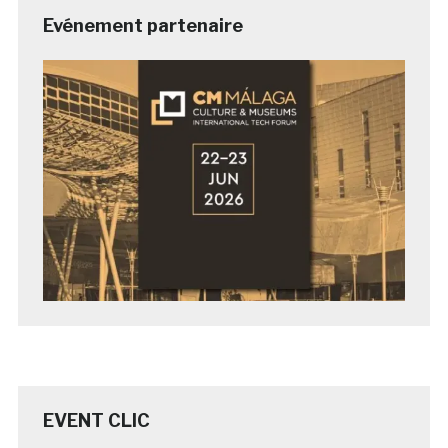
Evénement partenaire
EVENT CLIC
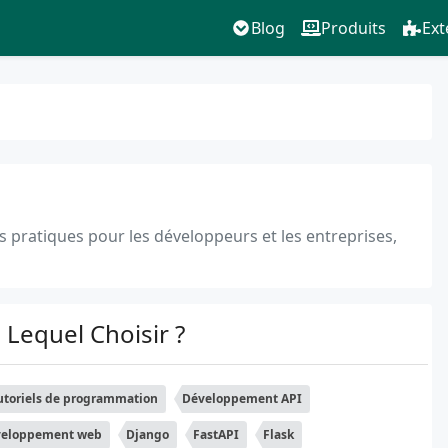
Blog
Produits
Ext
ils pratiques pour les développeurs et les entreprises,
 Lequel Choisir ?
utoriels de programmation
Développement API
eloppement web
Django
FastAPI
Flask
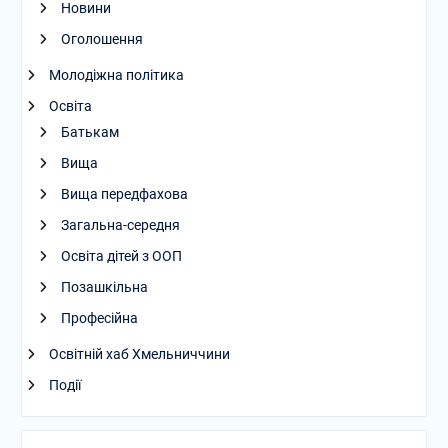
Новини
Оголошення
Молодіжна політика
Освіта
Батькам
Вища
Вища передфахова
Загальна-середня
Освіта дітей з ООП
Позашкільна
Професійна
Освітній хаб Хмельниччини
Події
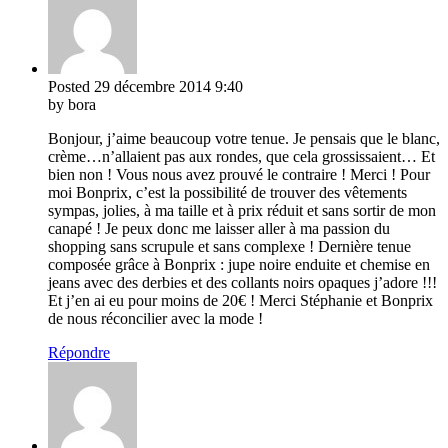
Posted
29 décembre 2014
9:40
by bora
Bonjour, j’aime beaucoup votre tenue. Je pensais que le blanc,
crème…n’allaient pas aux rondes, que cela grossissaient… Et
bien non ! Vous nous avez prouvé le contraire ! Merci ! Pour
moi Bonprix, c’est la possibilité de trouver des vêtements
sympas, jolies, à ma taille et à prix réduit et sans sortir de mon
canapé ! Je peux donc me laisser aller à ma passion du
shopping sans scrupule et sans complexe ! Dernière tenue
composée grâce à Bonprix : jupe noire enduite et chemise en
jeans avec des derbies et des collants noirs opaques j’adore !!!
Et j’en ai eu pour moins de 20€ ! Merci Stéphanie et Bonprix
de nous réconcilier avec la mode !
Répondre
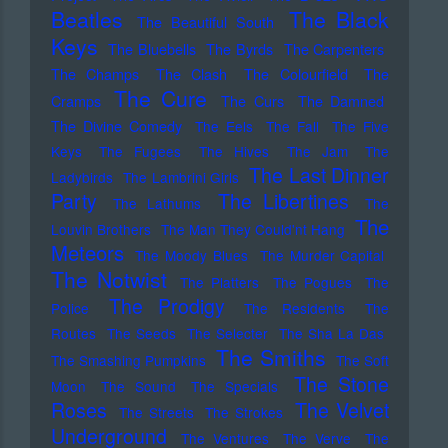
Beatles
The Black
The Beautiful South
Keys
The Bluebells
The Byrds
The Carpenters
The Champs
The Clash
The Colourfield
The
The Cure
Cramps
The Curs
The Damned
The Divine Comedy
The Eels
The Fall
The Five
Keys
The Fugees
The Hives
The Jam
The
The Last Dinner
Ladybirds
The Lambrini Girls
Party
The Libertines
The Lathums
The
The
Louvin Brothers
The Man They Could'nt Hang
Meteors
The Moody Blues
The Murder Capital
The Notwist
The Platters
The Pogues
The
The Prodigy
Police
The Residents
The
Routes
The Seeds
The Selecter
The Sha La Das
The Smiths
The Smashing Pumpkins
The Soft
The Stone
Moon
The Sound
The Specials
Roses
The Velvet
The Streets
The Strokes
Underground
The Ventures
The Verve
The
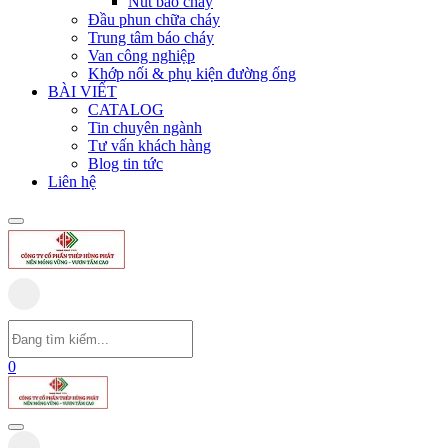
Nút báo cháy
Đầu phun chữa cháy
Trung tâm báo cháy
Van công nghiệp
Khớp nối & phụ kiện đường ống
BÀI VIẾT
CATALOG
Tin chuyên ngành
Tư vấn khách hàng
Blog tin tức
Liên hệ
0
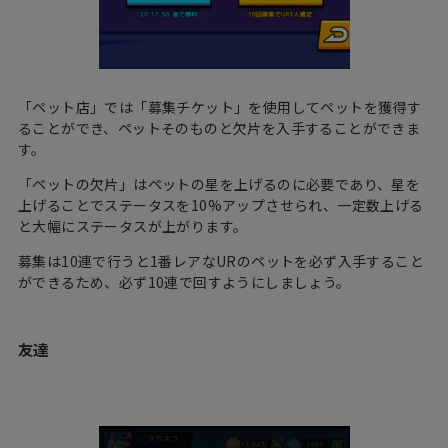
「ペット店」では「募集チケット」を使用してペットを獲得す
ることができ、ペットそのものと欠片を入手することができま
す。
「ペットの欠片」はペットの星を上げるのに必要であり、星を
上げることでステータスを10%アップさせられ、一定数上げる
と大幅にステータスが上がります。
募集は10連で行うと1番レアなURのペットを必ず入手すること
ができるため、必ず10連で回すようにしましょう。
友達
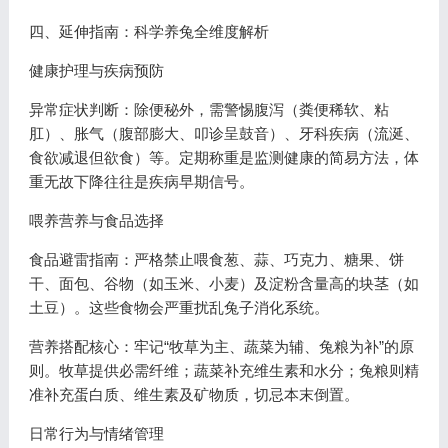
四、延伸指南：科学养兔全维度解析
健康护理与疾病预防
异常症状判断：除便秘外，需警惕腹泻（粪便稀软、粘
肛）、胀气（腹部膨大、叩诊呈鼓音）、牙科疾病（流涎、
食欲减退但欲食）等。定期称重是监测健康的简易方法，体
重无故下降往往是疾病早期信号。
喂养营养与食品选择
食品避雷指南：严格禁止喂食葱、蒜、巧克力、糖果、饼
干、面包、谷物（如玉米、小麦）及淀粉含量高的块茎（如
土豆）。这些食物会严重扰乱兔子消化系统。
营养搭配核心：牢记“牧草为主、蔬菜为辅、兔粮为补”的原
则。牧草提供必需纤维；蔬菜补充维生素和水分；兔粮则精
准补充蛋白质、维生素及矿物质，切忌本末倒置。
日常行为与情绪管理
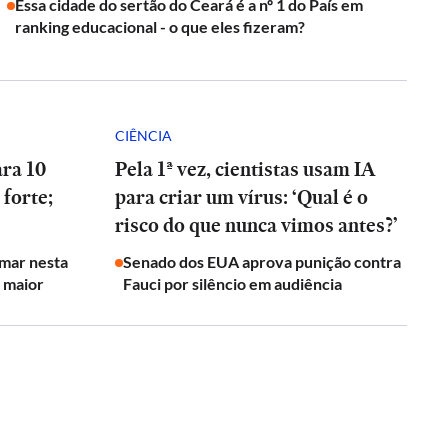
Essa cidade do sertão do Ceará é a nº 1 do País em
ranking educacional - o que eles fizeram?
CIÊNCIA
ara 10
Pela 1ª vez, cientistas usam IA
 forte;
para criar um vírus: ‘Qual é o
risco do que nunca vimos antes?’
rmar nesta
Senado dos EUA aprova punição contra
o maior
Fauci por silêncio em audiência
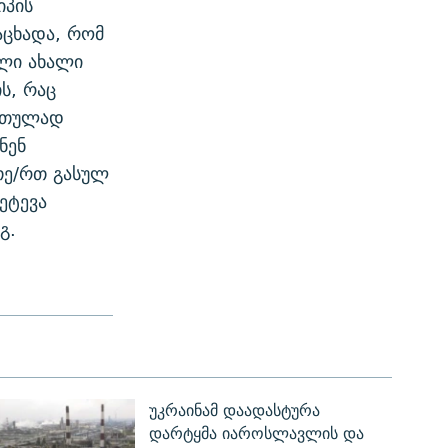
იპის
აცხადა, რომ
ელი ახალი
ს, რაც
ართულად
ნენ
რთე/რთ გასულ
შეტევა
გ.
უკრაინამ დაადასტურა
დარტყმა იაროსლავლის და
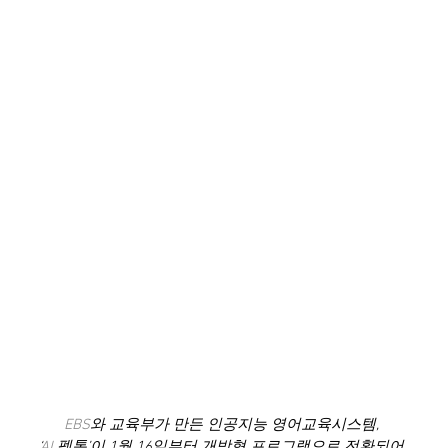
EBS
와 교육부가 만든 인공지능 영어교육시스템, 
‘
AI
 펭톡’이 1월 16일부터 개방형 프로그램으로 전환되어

**********

Requirement:
Pictures must be left out when the records are transcribed exactly.

Answer box:
Evénement partenaire
EVENT CLIC
Blog
Produits
Ext
ils pratiques pour les développeurs et les entreprises,
 Lequel Choisir ?
utoriels de programmation
Développement API
eloppement web
Django
FastAPI
Flask
Новини
Оголошення
Молодіжна політика
Освіта
Батькам
Вища
Вища передфахова
Загальна-середня
Освіта дітей з ООП
Позашкільна
Професійна
Освітній хаб Хмельниччини
Події
Posted
29 décembre 2014
9:40
by bora
Bonjour, j’aime beaucoup votre tenue. Je pensais que le blanc,
crème…n’allaient pas aux rondes, que cela grossissaient… Et
bien non ! Vous nous avez prouvé le contraire ! Merci ! Pour
moi Bonprix, c’est la possibilité de trouver des vêtements
sympas, jolies, à ma taille et à prix réduit et sans sortir de mon
canapé ! Je peux donc me laisser aller à ma passion du
shopping sans scrupule et sans complexe ! Dernière tenue
composée grâce à Bonprix : jupe noire enduite et chemise en
jeans avec des derbies et des collants noirs opaques j’adore !!!
Et j’en ai eu pour moins de 20€ ! Merci Stéphanie et Bonprix
de nous réconcilier avec la mode !
Répondre
Beatles
The Black
The Beautiful South
Keys
The Bluebells
The Byrds
The Carpenters
The Champs
The Clash
The Colourfield
The
The Cure
Cramps
The Curs
The Damned
The Divine Comedy
The Eels
The Fall
The Five
Keys
The Fugees
The Hives
The Jam
The
The Last Dinner
Ladybirds
The Lambrini Girls
Party
The Libertines
The Lathums
The
The
Louvin Brothers
The Man They Could'nt Hang
Meteors
The Moody Blues
The Murder Capital
The Notwist
The Platters
The Pogues
The
The Prodigy
Police
The Residents
The
Routes
The Seeds
The Selecter
The Sha La Das
The Smiths
The Smashing Pumpkins
The Soft
The Stone
Moon
The Sound
The Specials
Roses
The Velvet
The Streets
The Strokes
Underground
The Ventures
The Verve
The
Nút báo cháy
Đầu phun chữa cháy
Trung tâm báo cháy
Van công nghiệp
Khớp nối & phụ kiện đường ống
BÀI VIẾT
CATALOG
Tin chuyên ngành
Tư vấn khách hàng
Blog tin tức
Liên hệ
0
「ペット店」では「募集チケット」を使用してペットを獲得す
ることができ、ペットそのものと欠片を入手することができま
す。
「ペットの欠片」はペットの星を上げるのに必要であり、星を
上げることでステータスを10%アップさせられ、一定数上げる
と大幅にステータスが上がります。
募集は10連で行うと1番レアなURのペットを必ず入手すること
ができるため、必ず10連で回すようにしましょう。
友達
四、延伸指南：科学养兔全维度解析
健康护理与疾病预防
异常症状判断：除便秘外，需警惕腹泻（粪便稀软、粘
肛）、胀气（腹部膨大、叩诊呈鼓音）、牙科疾病（流涎、
食欲减退但欲食）等。定期称重是监测健康的简易方法，体
重无故下降往往是疾病早期信号。
喂养营养与食品选择
食品避雷指南：严格禁止喂食葱、蒜、巧克力、糖果、饼
干、面包、谷物（如玉米、小麦）及淀粉含量高的块茎（如
土豆）。这些食物会严重扰乱兔子消化系统。
营养搭配核心：牢记“牧草为主、蔬菜为辅、兔粮为补”的原
则。牧草提供必需纤维；蔬菜补充维生素和水分；兔粮则精
准补充蛋白质、维生素及矿物质，切忌本末倒置。
日常行为与情绪管理
Essa cidade do sertão do Ceará é a nº 1 do País em
ranking educacional - o que eles fizeram?
CIÊNCIA
ara 10
Pela 1ª vez, cientistas usam IA
 forte;
para criar um vírus: ‘Qual é o
risco do que nunca vimos antes?’
rmar nesta
Senado dos EUA aprova punição contra
o maior
Fauci por silêncio em audiência
იპის
აცხადა, რომ
ელი ახალი
ს, რაც
ართულად
ნენ
რთე/რთ გასულ
შეტევა
გ.
უკრაინამ დაადასტურა
დარტყმა იაროსლავლის და
EBS
와 교육부가 만든 인공지능 영어교육시스템, 
‘
AI
 펭톡’이 1월 16일부터 개방형 프로그램으로 전환되어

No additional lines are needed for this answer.